Fitrah merupakan komponen penting dalam Islam yang erat hubungannya dengan prilaku dan iltizam seseorang dalam mematuhi perintah Allah SWT
Oleh: Dr. Sohirin Mohammad Solihin
Hidayatullah.com | ADA banyak ragam pendapat tentang fitrah (bacanya: fitroh). Dalam lexiography fitrah berarti inshaqa yang berarti membelah suatu kejadian.
Hal ini sejalan dengan ayat yang menyebut, idha al-sama infatarat dan juga fatara al-samawati wa al-ard yang berarti Allah membelah penciptaan langit dan bumi.
Allah SWT sebagai pencipta alam semesta menyediakan tatanan kehidupan yang disampaikan oleh para Nabi dan Rasul-Nya agar diikuti oleh umat manusia demi keselamatan dalam mengarungi bahtera kehidupan.

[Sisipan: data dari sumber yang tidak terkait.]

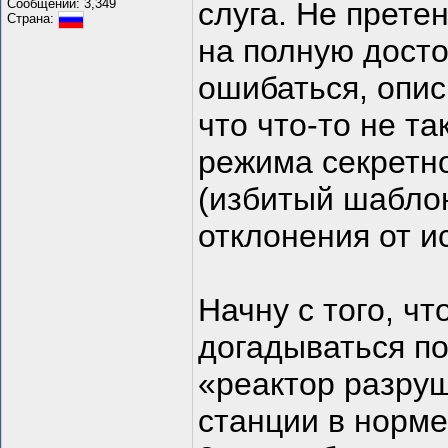
Сообщений: 3,349
слуга. Не прете
Страна:
на полную досто
ошибаться, опис
что что-то не та
режима секретно
(избитый шаблон
отклонения от и
Начну с того, ч
догадываться по
«реактор разру
станции в норме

Sebagian besar pendapat menyebut adanya hubungan antara fitrah dengan keislaman seseoramg seperti disebut oleh baginda Rasulullah ﷺ,
كل مولود يولد على الفطرة، حتى يكون أبواه يهوِّدانه وينصِّرانه ويمجِّسانه
Dalam hadits di atas kata fitrah yang berasal dari kata fatara, berarti penciptaan Allah pada seorang hamba di mana sejak awal mengakui keesaan dan kebenaran ajaran-Nya.
Fitrah merupakan sifat dan kecenderungan seseorang dalam mengikuti ajaran keagamaan yang diberikan oleh Allah SWT kepada para nabi dan rasul-Nya. Menurut jumhur ulama setiap anak terlepas dari agama dan kepercayaan yang dianut oleh orang tuanya, saat lahir dari rahim sang ibu dia dalam status keislaman.
Dalam perkembangan selanjutnya bisa jadi berubah menjadi kufr karena pengaruh lingkungan di mana ia dibesarkan.
Sebagian ulama menganggap kata fitrah berarti sikap konsistensi atau istiqamah. Lebih tegas disebut bahwa pengertian fitrah berkaitan erat dengan penciptaan manusia di mana sejak awal memiliki ma’rifatullah.
Makna fitrah berarti Islam. Hal ini merupakan cara pandang ulama salaf dalam mengartikan kata fitrah.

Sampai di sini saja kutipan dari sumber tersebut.